Trump, in turn, raised eyebrows at the Republican presidential debate on Thursday when he said that he can’t release his tax returns yet because he is in the midst of an audit. He also added this claim, a different sort of bombshell: “I’ve been audited every year. Twelve years or something like that.”
Is that plausible? And, if Trump isn’t exaggerating: Why would he get audited 12 years in a row? A tax expert dissects the claim.
Possible, but a stretch
The odds of getting audited 12 years in a row are slim, but not impossible, experts say.
Less than 1% of Americans get audited every year, and that number shrinks each year as the IRS workforce and budget has slimmed down. But among “high net-worth individuals,” the rate is higher: Nearly 7% get audited. And Trump is certainly a high net-worth individual.
“As your income increases, your chances of being audited go up significantly,” says John Petosa, a CPA and professor at Syracuse University’s Whitman School of Management. “If you think about it, it makes sense—is the IRS going to spend time and money and resources auditing somebody who makes $30,000 a year? Or are they going to spend their time auditing someone who makes billions of dollars? There is probably more tax revenue to collect from a guy like Donald Trump, especially if he’s being aggressive in his deductions.” (As the campaign cycle has proven, there are few areas in which Trump is not aggressive.)
The IRS actually has a rule, in its agent manual, that if a person is audited and receives an assessment of zero (that is, does not owe additional money), the IRS cannot audit them again for two years. That means if Trump is telling the truth, then the IRS has repeatedly found discrepancies in his returns.
Until recently, it was typical for big corporations to get audited every year. This was called the Coordinated Examination Program. Many big public corporations even had rooms specifically designated for use by visiting IRS agents. But as the IRS’s budget has been slashed, it has shrunk the program.

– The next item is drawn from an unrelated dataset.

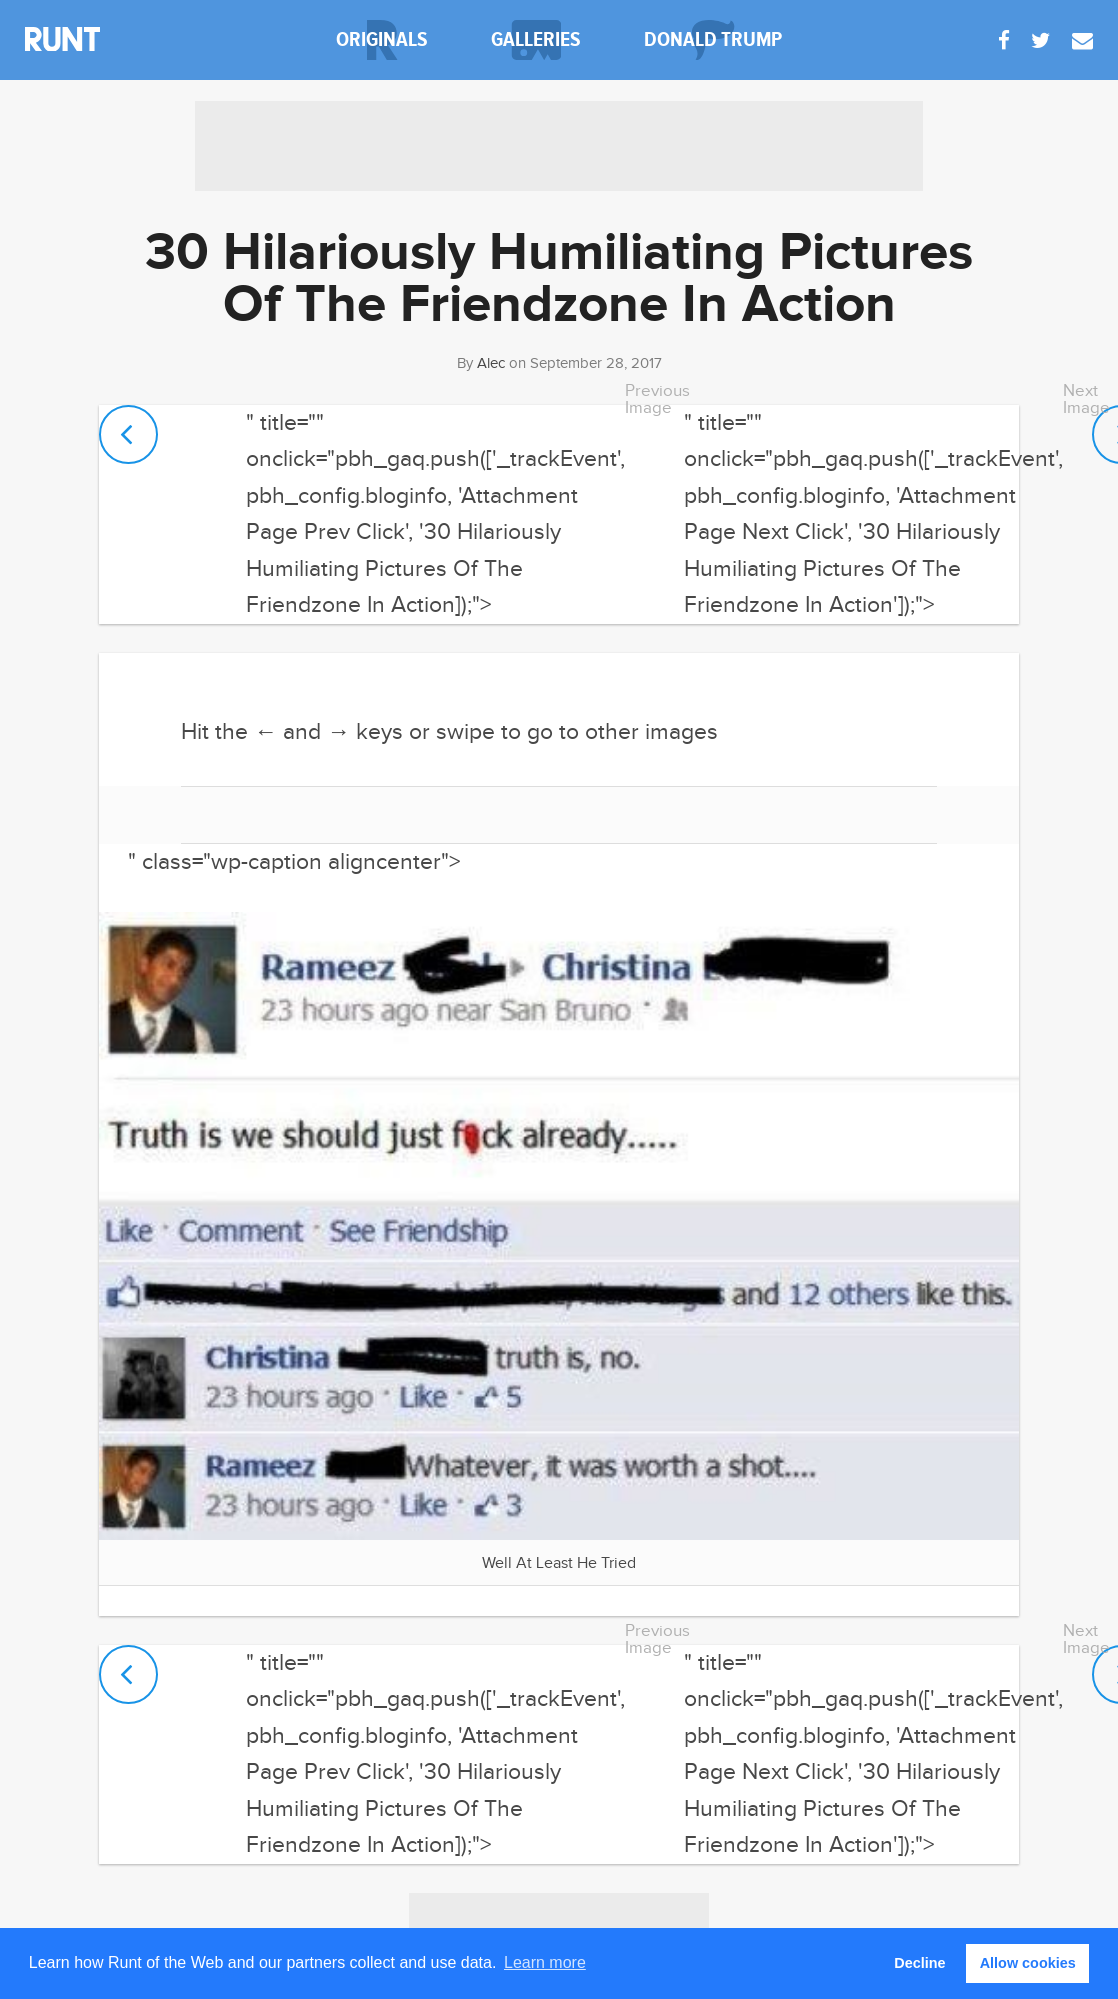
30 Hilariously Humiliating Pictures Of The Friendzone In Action (559, 280)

It’s worth noting that for wealthy individuals, the stigma once associated with an audit has faded. As Steven Burke, a partner at McLane Middleton and a tax professor at the University of New Hampshire Law School, explains, “Many wealthy people welcome an audit, because once an audit occurs, your return is done, you don’t have to worry about it. If you take an aggressive position in something, for example, once the IRS has audited it, it is highly unlikely they will ever come back and give you trouble about it again.” For regular, non-mogul folks, too, an audit is less unpleasant these days. “It used to be an agent would come to your house and it was an embarrassing thing. Many audits now are done just electronically by correspondence; you get an email, you send back a check,” Burke says. “That said, the IRS does still do some in-person audits, and it is still a scary, nerve-wracking experience for the average person.”
Although Trump is more prone to tax audits because of his wealth, experts say it’s the geographical breadth of his business interests, more than his wealth, that makes him a target. When Trump says he has been audited, he is likely referring to both himself, as an individual, and to his companies, or companies in which he has a stake. Audits can occur on an individual basis or a corporate basis, and some companies Trump has a hand in may be considered “passthrough entities,” which do not pay federal taxes, just report it to the IRS, and the individual owners or investors have to report and pay it.
“With all of his real estate abroad, he must have foreign income coming in, and that’s what I imagine they’re checking,” says Vincent Cervone, who runs VRC Associates, a tax shop in Brooklyn, N.Y. “His regular income is kind of straightforward, but the foreign income is what they would be investigating. Right now the IRS has a pet peeve with foreign accounts because a lot of people are taking their money overseas to get certain benefits.”